Report by Riaz Hussain :

A few banks, informally referred to as “export banks,” dominate the inflow of export proceeds and are among the few institutions capable of arranging U.S. dollars. However, a persistent dollar shortage continues to widen the gap between the official exchange rate and the market-driven value.

According to the Exchange Association, importers are paying 2 to 3 rupees above the interbank rate, with some transactions occurring at Rs 285 per dollar, while the State Bank of Pakistan’s official rate stood around Rs 282 on Wednesday.

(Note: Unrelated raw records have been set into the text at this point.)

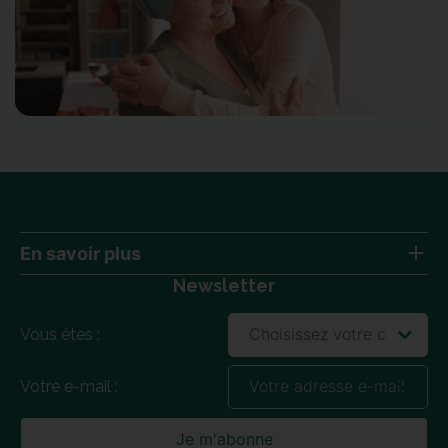
En savoir plus
Newsletter
Qui sommes-nous ?
DEUST
Vous êtes :
Formez un alternant
Candidater
Votre e-mail :
Blog
Nous contacter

Zafar Paracha, a representative of the open market, dismissed fears of panic, attributing the increased demand to the ongoing Hajj season. He noted that buying dollars from the open market isn’t easy; buyers are required to submit documentation and satisfy scrutiny by investigative agencies. A customer can acquire up to $500 without much hassle, but transactions exceeding $1,000 tend to attract the attention of the Federal Investigation Agency (FIA).

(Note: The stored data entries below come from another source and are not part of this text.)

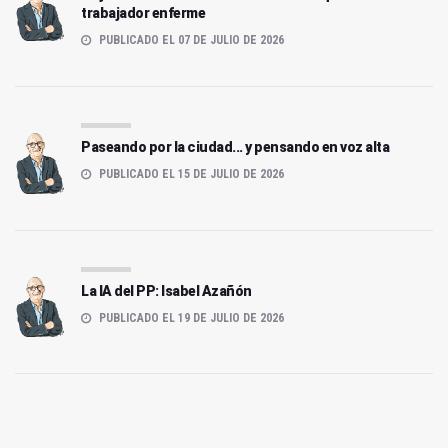
trabajador enferme
PUBLICADO EL 07 DE JULIO DE 2026
Paseando por la ciudad... y pensando en voz alta
PUBLICADO EL 15 DE JULIO DE 2026
La IA del PP: Isabel Azañón
PUBLICADO EL 19 DE JULIO DE 2026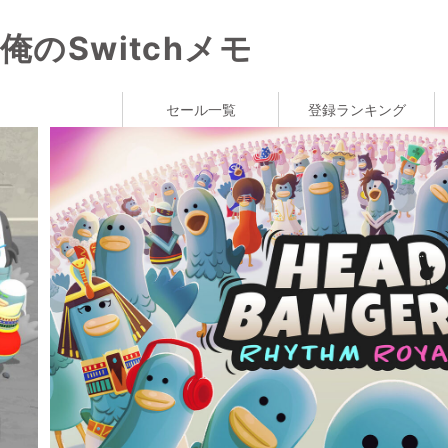
俺のSwitchメモ
セール一覧
登録ランキング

Currency dealers report that the rupee remained stable last week due to a reduction in external payment pressure. Although rumors of a sharp rupee devaluation are circulating, there appears to be no fundamental reason supporting such concerns.

They added that the rupee has been gradually weakening against the dollar, while the greenback itself has depreciated globally — the dollar index has dropped by nearly 9%, indicating broader weakness against other major currencies.

Several currency traders consider the gradual devaluation of the rupee to be a pragmatic strategy aimed at managing external obligations. A sudden drop in the rupee’s value could prompt exporters to withhold proceeds in anticipation of better rates.

Senior banker Manzoor Ali stated that exporters are still selling their proceeds as usual, but a growing disparity in rates could lead them to delay transactions.

He also noted that an increase in remittances has helped stabilize the exchange rate, contributing to broader economic stability. Pakistan is expected to receive $38 billion in remittances in FY2025, with a target of $39 billion for FY2026.

Despite an increase in dollar inflows this fiscal year, importers continue to face challenges in accessing foreign currency, with market rates exceeding the official level.

Local media reports suggest that currently only 20 to 30 percent of importers are allowed to purchase dollars for trade payments, even though the State Bank of Pakistan maintains that there are no formal restrictions on imports.

According to official trade data released for May, imports declined by 8% month-on-month, while the trade deficit contracted by 23%.

Interbank currency dealers revealed that banks have been directed to arrange dollars for imports, a task that remains both difficult and constrained, with some banks struggling under the pressure.